#### [TASK DIRECTIONS]
From the line containing "seulement du 7.8." onward, every line of the entries is to be set down exactly, the last line included.

———

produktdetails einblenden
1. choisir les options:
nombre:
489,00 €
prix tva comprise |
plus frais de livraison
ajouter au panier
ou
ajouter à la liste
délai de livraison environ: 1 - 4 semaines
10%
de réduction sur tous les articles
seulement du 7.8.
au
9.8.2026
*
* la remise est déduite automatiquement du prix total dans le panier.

———

#### [FINAL ANSWER]
seulement du 7.8.
au
9.8.2026
*
* la remise est déduite automatiquement du prix total dans le panier.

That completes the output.